Bounding box prediction data:
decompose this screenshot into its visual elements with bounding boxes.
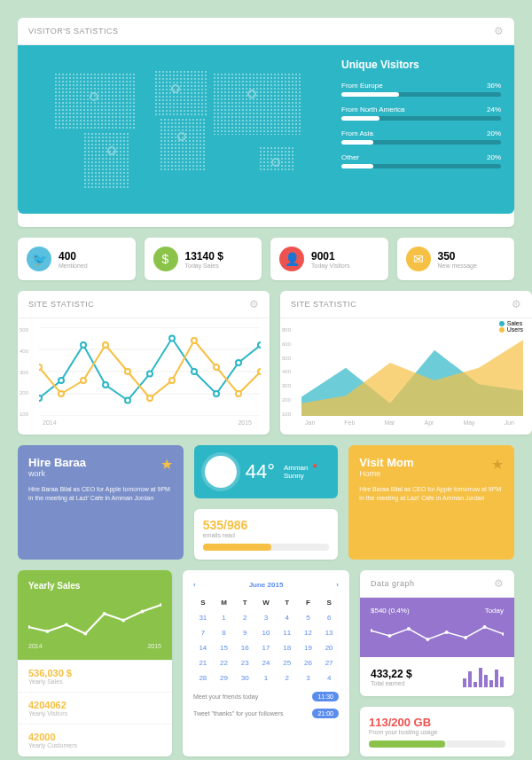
svg-point-35 (371, 629, 372, 632)
dg-bars (463, 666, 504, 687)
svg-point-41 (483, 625, 487, 629)
hire-note[interactable]: ★ Hire Baraa work Hire Baraa Bilal as CE… (18, 445, 184, 560)
stat-card[interactable]: ✉350New message (397, 238, 515, 280)
svg-point-18 (81, 378, 86, 383)
svg-point-38 (426, 638, 429, 641)
svg-point-25 (236, 391, 241, 396)
svg-point-24 (214, 364, 219, 370)
cal-day[interactable]: 3 (299, 671, 318, 685)
cal-day[interactable]: 15 (215, 641, 234, 654)
data-graph-card: Data graph ⚙ $540 (0.4%) Today 433,22 $ … (360, 570, 514, 696)
dg-title: Data graph (371, 579, 415, 588)
svg-point-29 (65, 623, 68, 627)
world-map (31, 59, 324, 200)
gear-icon[interactable]: ⚙ (512, 298, 522, 310)
svg-point-8 (103, 382, 108, 388)
cal-day[interactable]: 27 (319, 656, 339, 670)
visitors-title: VISITOR'S SATISTICS (28, 27, 118, 35)
cal-day[interactable]: 17 (256, 641, 276, 654)
cal-day[interactable]: 4 (278, 611, 297, 624)
dg-period: Today (485, 607, 504, 615)
svg-point-14 (236, 360, 241, 365)
cal-day[interactable]: 9 (235, 626, 254, 639)
svg-point-20 (125, 369, 130, 374)
cal-day[interactable]: 22 (215, 656, 234, 670)
storage-progress (369, 740, 445, 748)
cal-day[interactable]: 25 (278, 656, 297, 670)
emails-card: 535/986 emails read (194, 509, 339, 560)
cal-day[interactable]: 26 (299, 656, 318, 670)
note-title: Visit Mom (359, 456, 504, 469)
svg-point-15 (258, 342, 261, 348)
svg-point-10 (147, 372, 153, 377)
visitors-panel: VISITOR'S SATISTICS ⚙ Unique Visitors Fr… (18, 18, 514, 227)
cal-day[interactable]: 29 (215, 671, 234, 685)
svg-point-9 (125, 398, 130, 404)
gear-icon[interactable]: ⚙ (249, 298, 260, 310)
cal-day[interactable]: 2 (235, 611, 254, 624)
storage-card: 113/200 GB From your hosting usage (360, 707, 514, 756)
cal-day[interactable]: 10 (256, 626, 276, 639)
cal-day[interactable]: 28 (193, 671, 213, 685)
svg-point-31 (103, 612, 106, 615)
weather-cond: Sunny (284, 472, 319, 480)
cal-day[interactable]: 20 (319, 641, 339, 654)
svg-point-7 (81, 342, 86, 348)
stats-row: 🐦400Mentioned$13140 $Today Sales👤9001Tod… (18, 238, 514, 280)
cal-next[interactable]: › (336, 581, 339, 589)
pin-icon: 📍 (310, 464, 319, 472)
cal-day[interactable]: 5 (299, 611, 318, 624)
weather-city: Amman (284, 464, 309, 472)
stat-card[interactable]: 🐦400Mentioned (18, 238, 136, 280)
svg-point-22 (169, 378, 175, 383)
cal-day[interactable]: 30 (235, 671, 254, 685)
cal-day[interactable]: 31 (193, 611, 213, 624)
cal-day[interactable]: 6 (319, 611, 339, 624)
yearly-sales-card: Yearly Sales 20142015 536,030 $Yearly Sa… (18, 570, 172, 756)
cal-day[interactable]: 12 (299, 626, 318, 639)
cal-day[interactable]: 3 (256, 611, 276, 624)
svg-point-6 (59, 378, 64, 383)
cal-prev[interactable]: ‹ (193, 581, 196, 589)
svg-point-12 (192, 369, 197, 374)
cal-day[interactable]: 1 (215, 611, 234, 624)
cal-day[interactable]: 19 (299, 641, 318, 654)
stat-card[interactable]: 👤9001Today Visitors (270, 238, 388, 280)
svg-point-19 (103, 342, 108, 348)
cal-day[interactable]: 8 (215, 626, 234, 639)
gear-icon[interactable]: ⚙ (494, 25, 505, 37)
stat-card[interactable]: $13140 $Today Sales (145, 238, 262, 280)
note-sub: work (28, 469, 173, 478)
cal-day[interactable]: 1 (256, 671, 276, 685)
cal-day[interactable]: 7 (193, 626, 213, 639)
storage-label: From your hosting usage (369, 729, 505, 735)
visit-note[interactable]: ★ Visit Mom Home Hire Baraa Bilal as CEO… (348, 445, 514, 560)
svg-point-30 (83, 632, 87, 636)
cal-month: June 2015 (249, 581, 284, 589)
cal-day[interactable]: 2 (278, 671, 297, 685)
cal-day[interactable]: 14 (193, 641, 213, 654)
weather-card: 44° Amman 📍 Sunny (194, 445, 339, 498)
calendar-card: ‹ June 2015 › SMTWTFS3112345678910111213… (183, 570, 349, 756)
svg-point-39 (445, 631, 449, 634)
cal-day[interactable]: 4 (319, 671, 339, 685)
cal-day[interactable]: 24 (256, 656, 276, 670)
svg-point-40 (464, 636, 467, 639)
dg-stat: $540 (0.4%) (371, 607, 410, 615)
svg-point-33 (141, 610, 145, 614)
note-body: Hire Baraa Bilal as CEO for Apple tomorr… (28, 485, 173, 503)
emails-progress (203, 544, 271, 551)
cal-day[interactable]: 13 (319, 626, 339, 639)
cal-day[interactable]: 18 (278, 641, 297, 654)
gear-icon[interactable]: ⚙ (494, 577, 505, 590)
emails-label: emails read (203, 532, 330, 538)
svg-point-32 (121, 619, 125, 623)
svg-point-37 (407, 627, 411, 631)
cal-day[interactable]: 16 (235, 641, 254, 654)
cal-day[interactable]: 23 (235, 656, 254, 670)
cal-day[interactable]: 11 (278, 626, 297, 639)
note-sub: Home (359, 469, 504, 478)
svg-point-16 (39, 364, 42, 370)
cal-day[interactable]: 21 (193, 656, 213, 670)
area-chart-card: SITE STATISTIC ⚙ SalesUsers 800600500400… (280, 291, 532, 435)
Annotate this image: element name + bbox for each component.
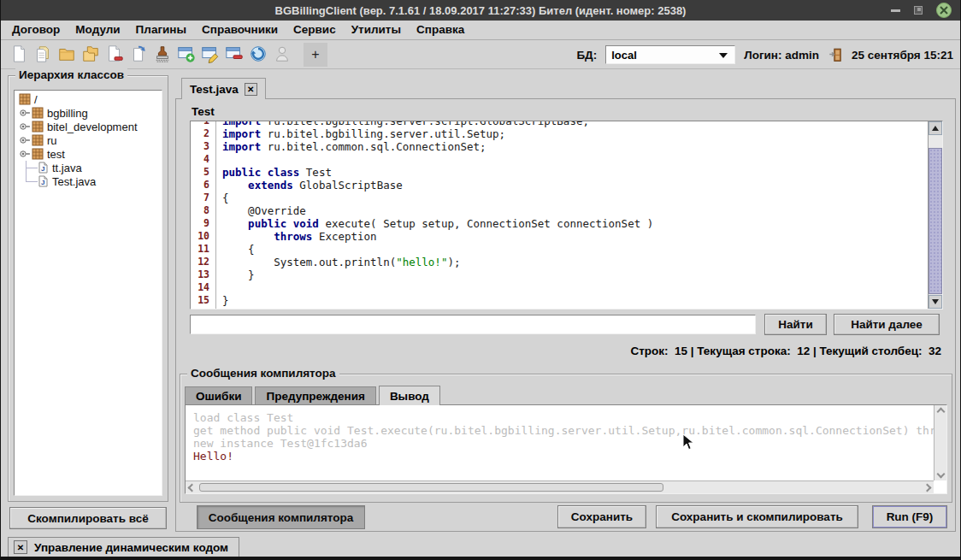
compiler-tab[interactable]: Вывод (379, 386, 440, 405)
compiler-tab[interactable]: Предупреждения (255, 386, 375, 404)
scroll-up-icon[interactable] (936, 408, 945, 416)
tab-close-icon[interactable]: ✕ (245, 83, 257, 96)
code-line: 4 (191, 153, 928, 166)
output-vertical-scrollbar[interactable] (934, 405, 946, 480)
menu-item[interactable]: Договор (4, 21, 68, 39)
code-line: 14 (191, 281, 928, 294)
scroll-down-icon[interactable] (937, 470, 946, 479)
compiler-messages-title: Сообщения компилятора (187, 367, 339, 380)
folder-icon[interactable] (56, 43, 78, 65)
user-icon[interactable] (271, 43, 293, 65)
window-edit-icon[interactable] (199, 43, 221, 65)
compiler-output[interactable]: load class Testget method public void Te… (185, 404, 947, 494)
menu-item[interactable]: Справка (409, 21, 472, 39)
code-line: 10 throws Exception (191, 230, 928, 243)
output-line: Hello! (193, 450, 926, 463)
scroll-up-icon[interactable] (929, 121, 942, 135)
tree-node-label: test (47, 148, 65, 161)
output-scrollbar-thumb[interactable] (199, 483, 663, 492)
package-icon (19, 93, 31, 105)
compiler-messages-toggle-button[interactable]: Сообщения компилятора (197, 505, 365, 529)
logout-door-icon[interactable] (828, 47, 843, 62)
expand-handle-icon[interactable] (19, 107, 32, 119)
save-button[interactable]: Сохранить (557, 505, 646, 528)
workspace-tab-dynamic-code[interactable]: ✕ Управление динамическим кодом (8, 537, 239, 557)
window-remove-icon[interactable] (223, 43, 245, 65)
editor-vertical-scrollbar[interactable] (928, 121, 942, 309)
find-next-button[interactable]: Найти далее (834, 314, 940, 335)
expand-handle-icon[interactable] (19, 121, 32, 133)
minimize-icon[interactable] (891, 9, 900, 12)
search-input[interactable] (190, 315, 756, 334)
menu-item[interactable]: Сервис (286, 21, 344, 39)
code-line: 13 } (191, 268, 928, 281)
editor-scrollbar-thumb[interactable] (929, 148, 942, 294)
find-button[interactable]: Найти (764, 314, 827, 335)
package-icon (32, 148, 44, 160)
tree-node-bitel-development[interactable]: bitel_development (15, 120, 162, 133)
workspace-tab-close-icon[interactable]: ✕ (14, 540, 27, 554)
class-tree[interactable]: /bgbillingbitel_developmentrutestJtt.jav… (14, 90, 162, 496)
db-label: БД: (576, 49, 597, 62)
folders-icon[interactable] (80, 43, 102, 65)
open-document-icon[interactable] (32, 43, 54, 65)
code-line: 8 @Override (191, 204, 928, 217)
datetime-label: 25 сентября 15:21 (852, 49, 953, 62)
maximize-icon[interactable] (914, 6, 923, 15)
output-line: new instance Test@1fc13da6 (193, 437, 926, 450)
tree-node-label: tt.java (52, 162, 82, 174)
java-file-icon: J (38, 162, 49, 174)
scroll-right-icon[interactable] (923, 484, 932, 492)
package-icon (32, 107, 44, 119)
tab-test-java[interactable]: Test.java ✕ (181, 78, 266, 99)
run-button[interactable]: Run (F9) (872, 505, 947, 528)
tree-node-bgbilling[interactable]: bgbilling (15, 106, 162, 120)
compiler-tabs: ОшибкиПредупрежденияВывод (185, 385, 443, 404)
line-number: 4 (191, 153, 214, 166)
save-and-compile-button[interactable]: Сохранить и скомпилировать (656, 505, 858, 528)
compile-all-button[interactable]: Скомпилировать всё (9, 507, 167, 529)
line-number: 5 (191, 166, 214, 179)
package-icon (32, 121, 44, 133)
window-add-icon[interactable] (175, 43, 198, 65)
tree-node-label: bitel_development (47, 121, 138, 133)
output-horizontal-scrollbar[interactable] (186, 480, 934, 493)
titlebar[interactable]: BGBillingClient (вер. 7.1.61 / 18.09.201… (1, 0, 960, 21)
tree-node-tt-java[interactable]: Jtt.java (15, 161, 162, 174)
package-icon (32, 134, 44, 146)
window-title: BGBillingClient (вер. 7.1.61 / 18.09.201… (275, 4, 687, 17)
menu-item[interactable]: Модули (68, 21, 127, 39)
add-button[interactable]: + (304, 43, 327, 67)
tree-node-ru[interactable]: ru (15, 133, 162, 147)
expand-handle-icon[interactable] (19, 148, 32, 160)
menu-item[interactable]: Утилиты (344, 21, 409, 39)
document-remove-icon[interactable] (103, 43, 126, 65)
stamp-icon[interactable] (151, 43, 174, 65)
tab-label: Test.java (190, 83, 239, 96)
menu-item[interactable]: Плагины (128, 21, 194, 39)
tree-node--[interactable]: / (15, 92, 162, 106)
expand-handle-icon[interactable] (19, 134, 32, 146)
scroll-down-icon[interactable] (929, 295, 942, 309)
code-editor[interactable]: 1import ru.bitel.bgbilling.server.script… (190, 121, 943, 309)
line-number: 10 (191, 230, 214, 243)
tree-node-test[interactable]: test (15, 147, 162, 161)
code-line: 1import ru.bitel.bgbilling.server.script… (191, 121, 928, 127)
class-hierarchy-title: Иерархия классов (15, 68, 127, 81)
compiler-tab[interactable]: Ошибки (185, 386, 252, 404)
new-document-icon[interactable] (8, 43, 30, 65)
code-line: 11 { (191, 243, 928, 256)
code-line: 3import ru.bitel.common.sql.ConnectionSe… (191, 140, 928, 153)
close-icon[interactable] (936, 3, 952, 18)
menu-item[interactable]: Справочники (194, 21, 286, 39)
refresh-icon[interactable] (247, 43, 269, 65)
document-refresh-icon[interactable] (127, 43, 150, 65)
mouse-cursor (682, 433, 694, 455)
tree-node-label: ru (47, 134, 57, 147)
class-hierarchy-panel: Иерархия классов /bgbillingbitel_develop… (8, 75, 168, 502)
db-select[interactable]: local (605, 45, 735, 64)
line-number: 3 (191, 140, 214, 153)
line-number: 14 (191, 281, 214, 294)
scroll-left-icon[interactable] (188, 484, 197, 492)
tree-node-test-java[interactable]: JTest.java (15, 174, 162, 188)
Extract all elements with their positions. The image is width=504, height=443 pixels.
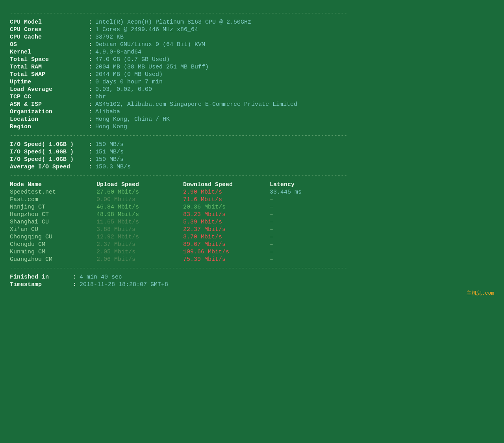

▶ ABOUT THIS TASK: Copy each line in the entries above where "scrollbar" turns up.

▶ TASK ANSWER:
output-vertical-scrollbar[interactable] (934, 405, 946, 480)
output-scrollbar-thumb[interactable] (199, 483, 663, 492)
editor-vertical-scrollbar[interactable] (928, 121, 942, 309)
editor-scrollbar-thumb[interactable] (929, 148, 942, 294)
output-horizontal-scrollbar[interactable] (186, 480, 934, 493)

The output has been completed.